Take for instance the 2010 U.S. Senate race here in California. Carly Fiorina -- the Republican nominee and former CEO of Hewlett-Packard -- was widely criticized for the layoffs that took place during her time with the company. That's fair enough. Candidates with business experience -- particularly when they use that experience as part of their rationale for being suited to office -- deserve to have their records scrutinized. But this didn't play out as a sophisticated discussion over whether or not Fiorina was culpable for the economic situation that compelled HP to let 30,000 workers go. It simply came down to this: laying off workers is bad.

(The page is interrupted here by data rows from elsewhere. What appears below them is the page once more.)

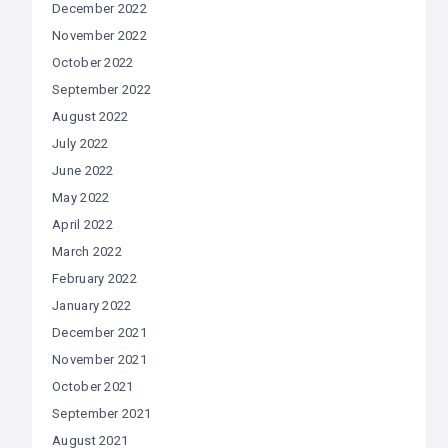
December 2022
November 2022
October 2022
September 2022
August 2022
July 2022
June 2022
May 2022
April 2022
March 2022
February 2022
January 2022
December 2021
November 2021
October 2021
September 2021
August 2021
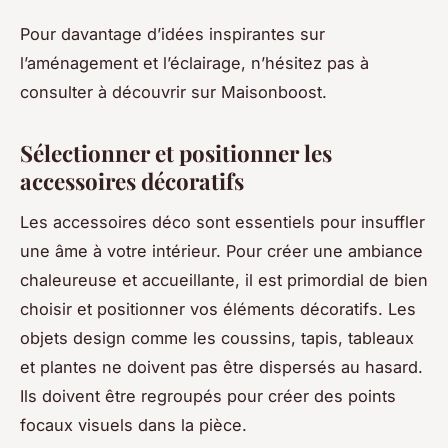
Pour davantage d’idées inspirantes sur
l’aménagement et l’éclairage, n’hésitez pas à
consulter à découvrir sur Maisonboost.
Sélectionner et positionner les
accessoires décoratifs
Les accessoires déco sont essentiels pour insuffler
une âme à votre intérieur. Pour créer une ambiance
chaleureuse et accueillante, il est primordial de bien
choisir et positionner vos éléments décoratifs. Les
objets design comme les coussins, tapis, tableaux
et plantes ne doivent pas être dispersés au hasard.
Ils doivent être regroupés pour créer des points
focaux visuels dans la pièce.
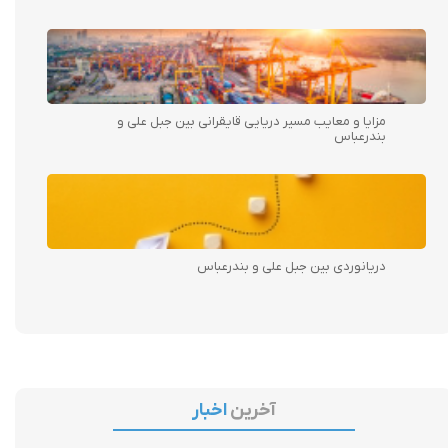
مزایا و معایب مسیر دریایی قایقرانی بین جبل علی و
بندرعباس
دریانوردی بین جبل علی و بندرعباس
آخرین
اخبار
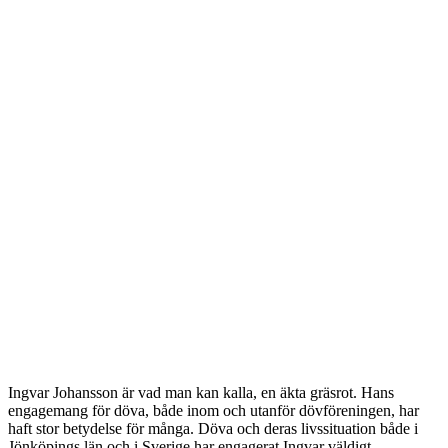
Ingvar Johansson är vad man kan kalla, en äkta gräsrot. Hans
engagemang för döva, både inom och utanför dövföreningen, har
haft stor betydelse för många. Döva och deras livssituation både i
Jönköpings län och i Sverige har engagerat Ingvar väldigt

That's an easy opinion to hold in the abstract, but its cash value is approximately zero. CEOs and small business owners alike aren't allowed the luxury of planting their flag in categorical imperatives like this for a simple reason: they have to balance the books. No one really likes firing people (not even Mitt Romney -- the great tragedy of that gaffe was that he wasn't even talking about cutting employees loose; he was talking about taking your business elsewhere when someone's providing you with a sub-par product). But often times business leaders are faced with enduring the short-term pain of a round of layoffs to attempt to preserve the long-term health of the company. It's the business equivalent of the principle of delayed gratification -- the hallmark of maturity. You don't throw a feast tonight if you won't be able to restock your empty refrigerator tomorrow.
The latest round of this kind of nonsense is coming over the outsourcing debate between Mitt Romney and President Obama. Interestingly, the Romney campaign is accepting this argument on the president's terms. While Obama alleges that Romney was behind massive outsourcing efforts during his time at Bain, Romney is hitting back with accusations that many of the policies of the Obama Administration have had the same effect. You can't help but notice that both sides are conceding the premise that outsourcing is an unalloyed bad.
As a practical matter, Romney probably has to do this. It's hard to imagine how he resets the argument with a soundbite. ABC News is not going to cover him behind a podium, reading glasses around his nose, expounding on David Ricardo to a group of bewildered rally attendees. As for Obama, I'm sure he really believes it. Thankfully, however, there are a few people in the media who aren't going to let them beg the question. One of them is Michael Kinsley -- a reliable voice of the left, but one who has a high immunity to what our own Mickey Kaus would call "liberal [bovine excrement]." Here he is in today's Los Angeles Times:
In the presidential campaign, President Obama is trying to paint Mitt Romney as an incorrigible outsourcer, as if it were obvious why this is so terrible. Maybe it seems obvious: People lose their jobs when companies transfer parts of their operations overseas. But most economists believe in the theory of free trade, which holds that a nation cannot prosper by denying its citizens the benefit of cheap foreign labor.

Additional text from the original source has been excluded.